9. Champion Ideas, Not Yourself

Advocate passionately for ideas you believe in, viewing it as promoting the idea’s success in the world rather than self-promotion, and have the courage of your convictions to fight for it.

10. Embrace Design as Holistic Mindset

View design as a holistic mindset of imagining a desired future and taking steps to make it real, rather than just a visual expression or a function, to foster intentionality across the company.

11. Small Teams for New Initiatives

Keep teams small and tight when starting something new to foster clarity of vision and collective genius (‘seniors’), scaling up only once the direction is clear.

12. Respect Functional Boundaries

Understand and respect the roles and boundaries between different functions (e.g., product, design, engineering), trusting each team to excel in their specific domain to foster collaboration and efficiency.

13. Understand Your Function’s Value

When seeking a new role, assess how important your specific function (e.g., design, engineering) is to the company’s founders and leadership, as working where your contribution is valued is crucial for job satisfaction.

14. Develop a Broad Company Vision

Founders should develop a clear company vision that extends beyond the current product, providing a guiding principle for growth, acquisitions, and overall strategic direction.

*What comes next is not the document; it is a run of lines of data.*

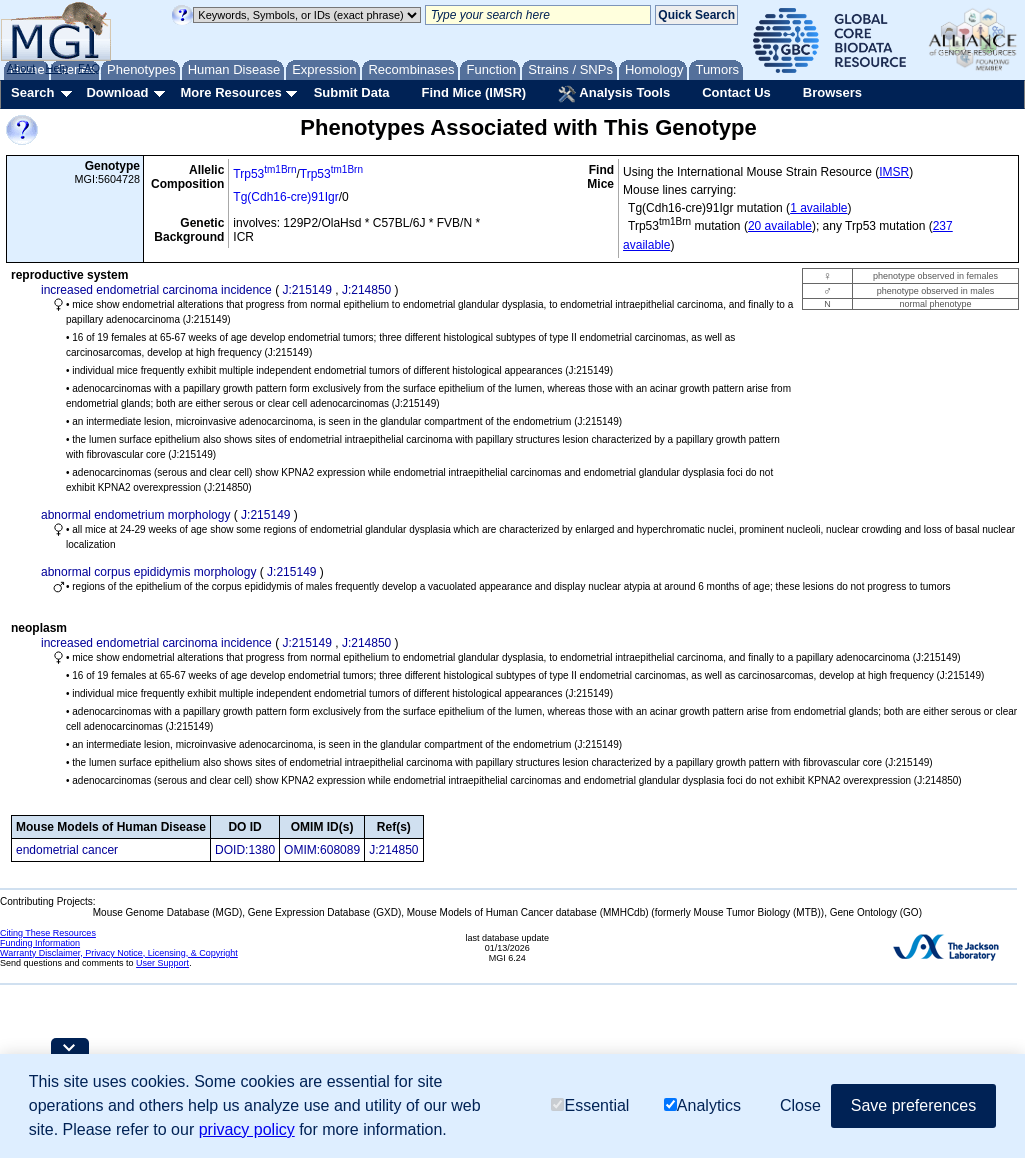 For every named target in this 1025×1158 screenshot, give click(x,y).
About (21, 68)
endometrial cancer (67, 850)
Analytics (702, 1105)
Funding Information (40, 943)
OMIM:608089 (322, 850)
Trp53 (264, 174)
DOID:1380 (245, 850)
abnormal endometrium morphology (135, 515)
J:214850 (366, 290)
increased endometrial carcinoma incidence (156, 290)
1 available (818, 208)
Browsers (832, 92)
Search (32, 92)
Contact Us (736, 92)
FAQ (89, 68)
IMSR (894, 172)
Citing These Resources (48, 933)
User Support (162, 963)
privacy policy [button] (247, 1129)
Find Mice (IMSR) (473, 92)
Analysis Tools (614, 94)
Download (117, 92)
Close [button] (800, 1105)
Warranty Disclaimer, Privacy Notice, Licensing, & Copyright (119, 953)
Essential (590, 1105)
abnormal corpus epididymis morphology (148, 572)
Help (56, 68)
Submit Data (352, 92)
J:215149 (306, 290)
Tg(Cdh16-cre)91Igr (285, 197)
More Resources (230, 92)
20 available (780, 226)
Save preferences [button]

15. Use AI as a Life Coach

Use AI tools like ChatGPT as a ’life coach’ by asking specific questions (e.g., about blind spots, outdated mindsets) or engaging in structured daily questioning to reflect on and clarify personal thoughts and patterns.

16. Career is Not Your Life

Remember that your career is not your entire life; setbacks or ‘failures’ in a job do not define your overall well-being or destroy your career trajectory.